Reputation: 336
I have found Okapi Similarity measure can be used to calculated document similarity from here http://www2002.org/CDROM/refereed/643/node6.html and from this paper http://singhal.info/ieee2001.pdf
I want to calculate similarity between documents of a document collection using Okapi similarity scheme with Lucene
e.g. I have 10 documents (doc #A,#B, #C, #D etc.) in my document collection. I ll pick a document as query document.
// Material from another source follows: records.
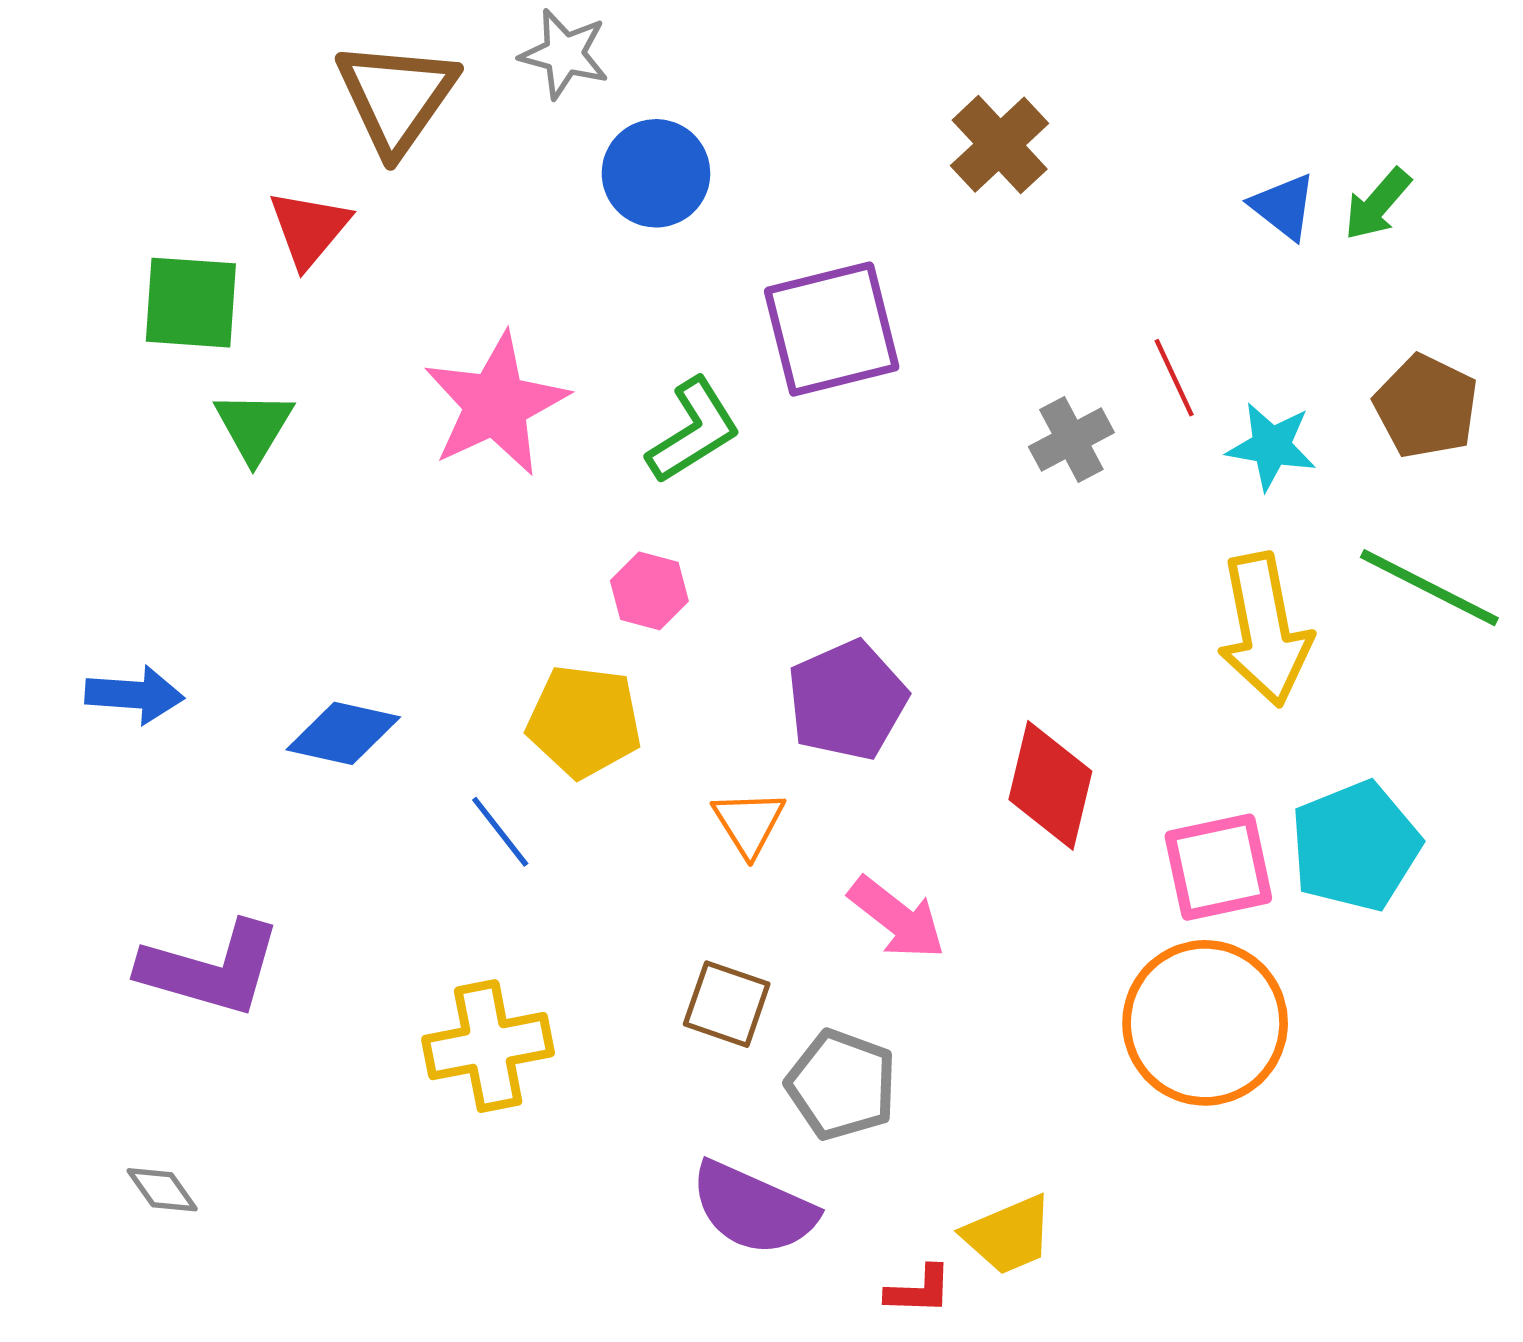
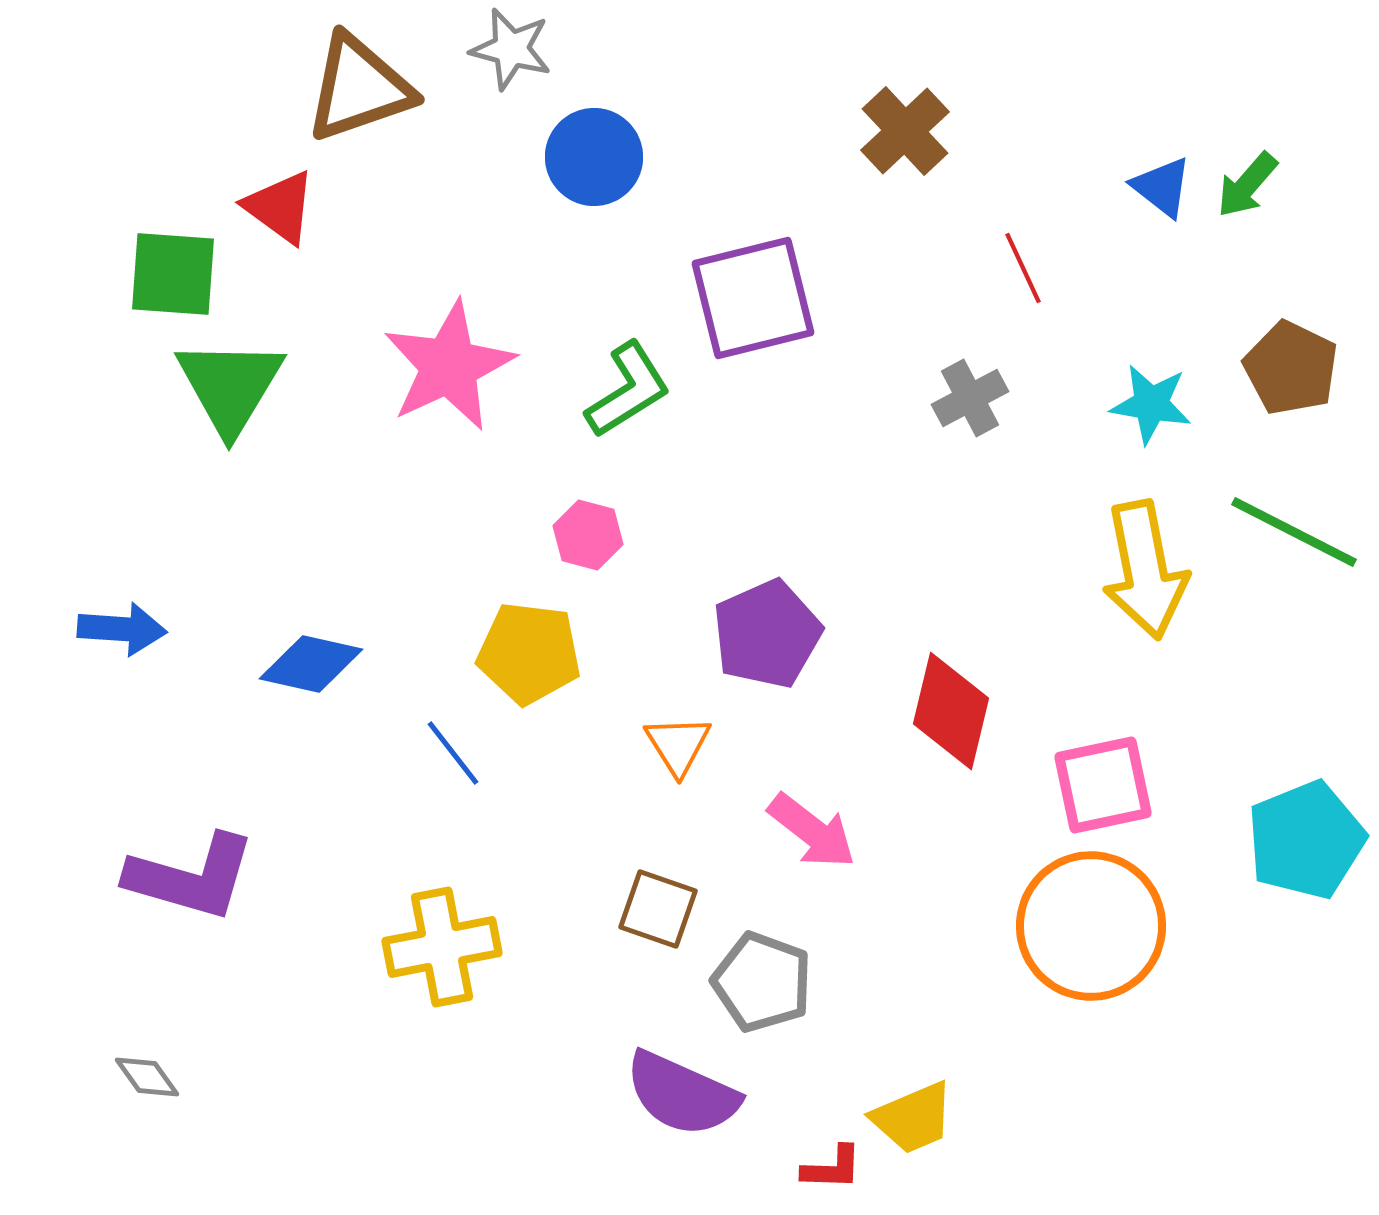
brown triangle: (396, 97) -> (359, 88), turned 36
red triangle: (309, 229) -> (280, 207), turned -34
red line: (1174, 378) -> (1023, 268), moved
green triangle: (254, 426) -> (230, 386), size x1.5
cyan pentagon: (1355, 846) -> (1306, 840), moved

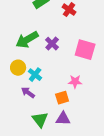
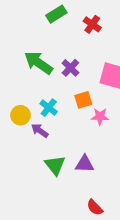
green arrow: (27, 40) -> (38, 63), turned 65
yellow circle: (18, 68) -> (20, 115), moved
orange square: (62, 98) -> (83, 100), moved

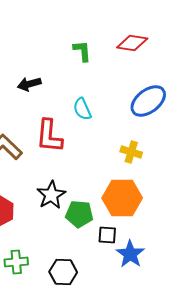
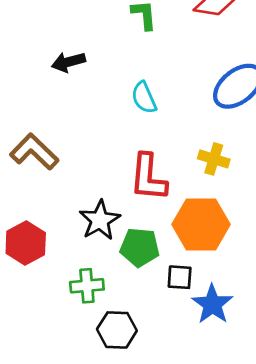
red L-shape: (49, 136) -> (148, 177), moved
green cross: (16, 262) -> (87, 286), moved

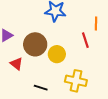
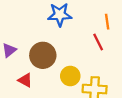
yellow circle: (57, 54) -> (70, 76), moved

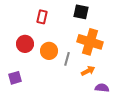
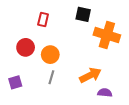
orange cross: (90, 42) -> (107, 35), moved
gray line: (67, 59) -> (51, 77), moved
orange arrow: (88, 71) -> (90, 75), size x1.5

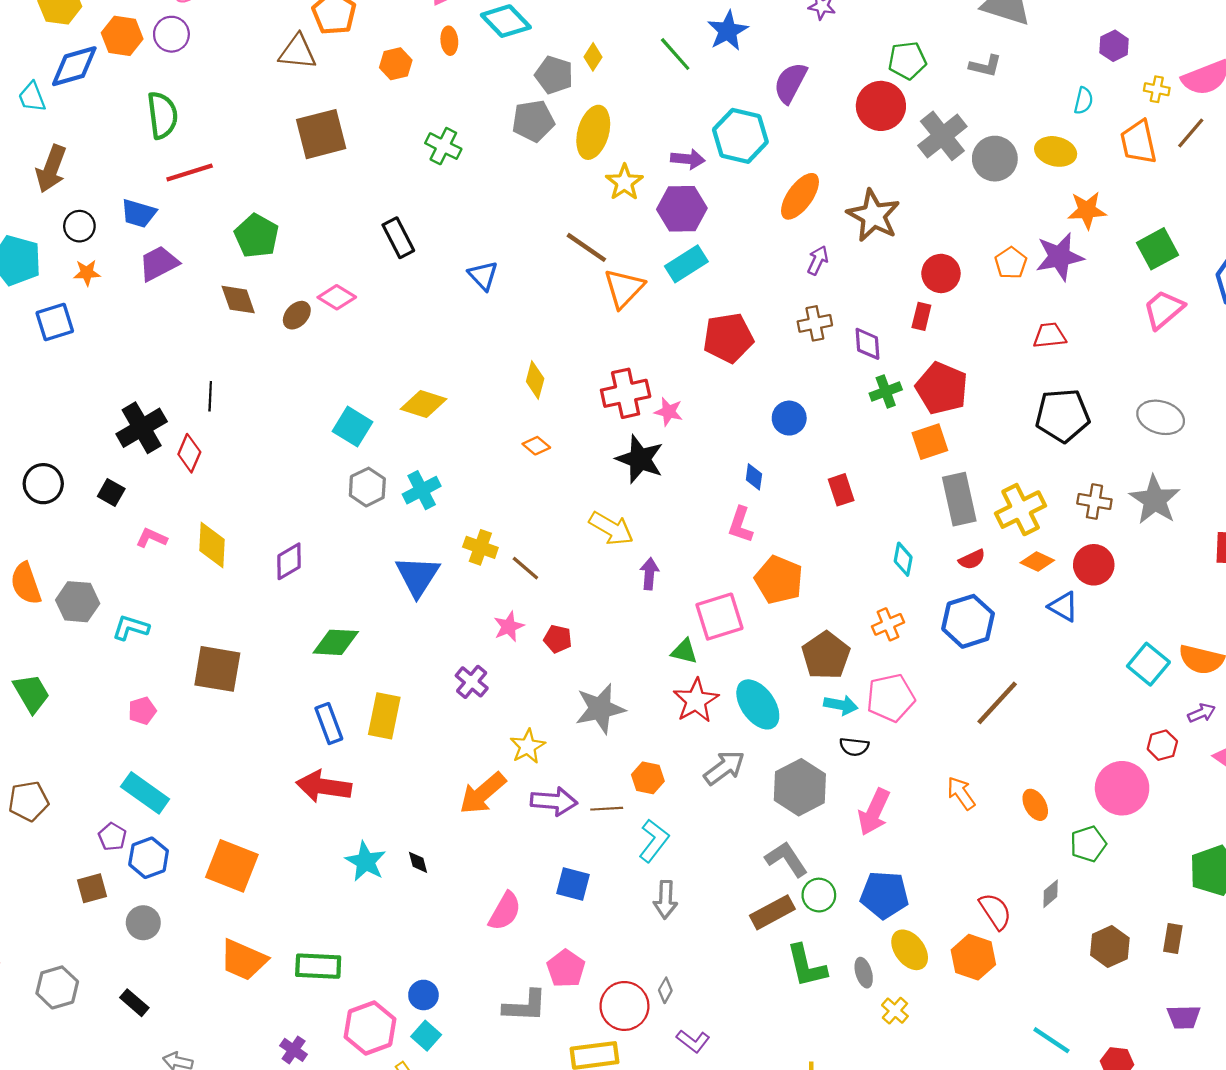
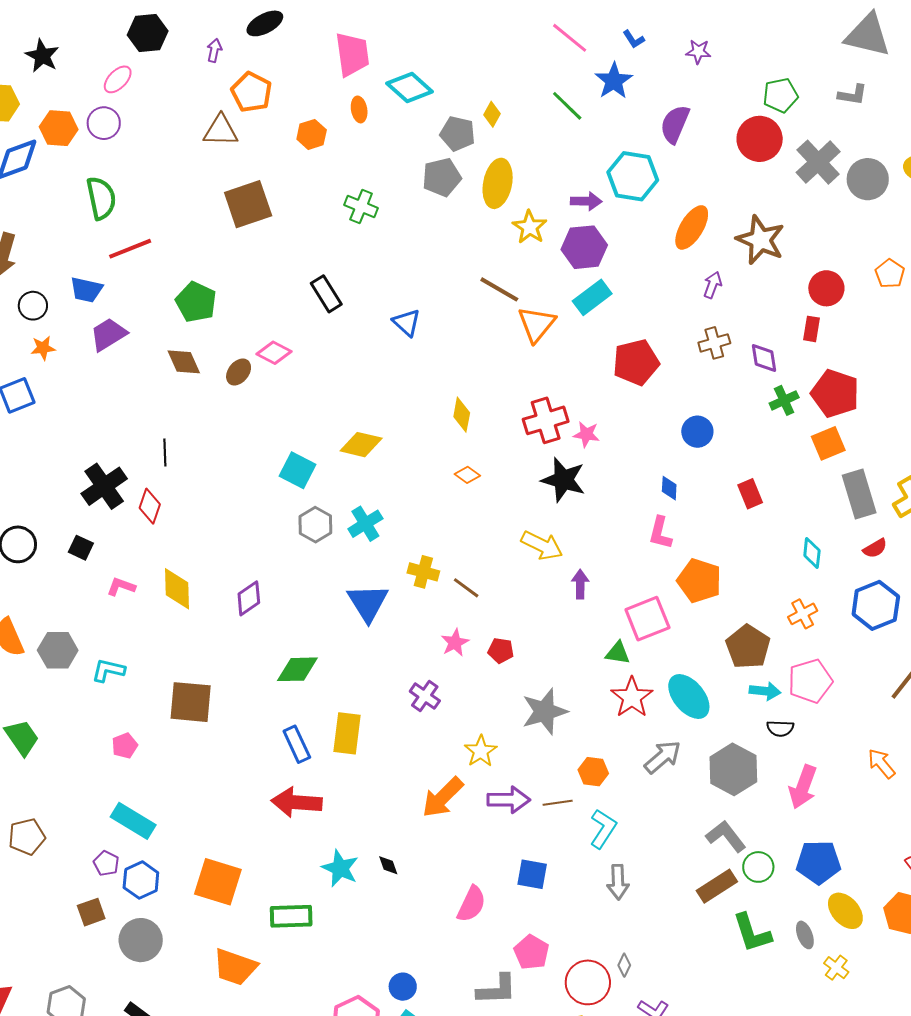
gray circle: (143, 923) -> (141, 940), size x1.4
green rectangle: (318, 966) -> (291, 916), moved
Say doc #A. Then for each term=1..n , of query document I ll calculate the
idfOfQueryTerm = log (totalNumIndexedDocs - docFreq + 0.5)/(docFreq + 0.5)
then I ll take the sum of (idfOfQueryTerm) from 1 to n
; idfOfQueryDoc= sum of (idfOfQueryTerm)
Then for each 10 documents(Including query doc), I l calculate total term frequency of document by this equation, based on the query terms of the query document that was selected first.
tfOfDocument={2.2 * termFrq }/ { 1.2 * ( 0.25 + 0.75 * docLength / this.avgDocLength ) + termFrq }
So I ll end up with 10-tfOfDocument
values, one for each document and one idfOfQueryDoc
value.
Then I can calculate the similarity between query document and other documents using these two methods.
1) Similarity between query doc and doc #B= idfOfQueryDoc* tfOfDocument #B
2) Similarity between query doc and doc #B= idfOfQueryDoc* tfOfDocument #B* tfOfDocument#queryDoc
I want to know, whether my understanding of Okapi Similarity measure is correct?
Which method of above two will be optimal for calculating the doc similarity?
Upvotes: 1
Views: 426
Reputation: 28762
Based on the first link, the similarity between the query document and another document is:
sim(query, doc) = sum(t in terms(query), freq(t, query) * w(t, doc))
where (from the second link, slightly modified as I think the formula in the link is incorrect)
w(t, doc) = idf(t) * (k+1)*freq(t, doc) / (k*(1-b + b*ls(doc)) + freq(t, doc))
ls(doc) = len(doc)/avgdoclen
and idf(t)
is your idfOfQueryTerm
, freq(t, doc)
is the frequency of term t
in document doc
.
Choosing b=0.25 and k = 1.2 you get
w(t, doc) = idf(t) * 2.2*freq(t, doc) / (1.2*(0.25+0.75*ls(doc)) + freq(t, doc))
Note: the two links give slightly different equations, although the differene is mostly in weighing, not the fundamentals
Upvotes: 2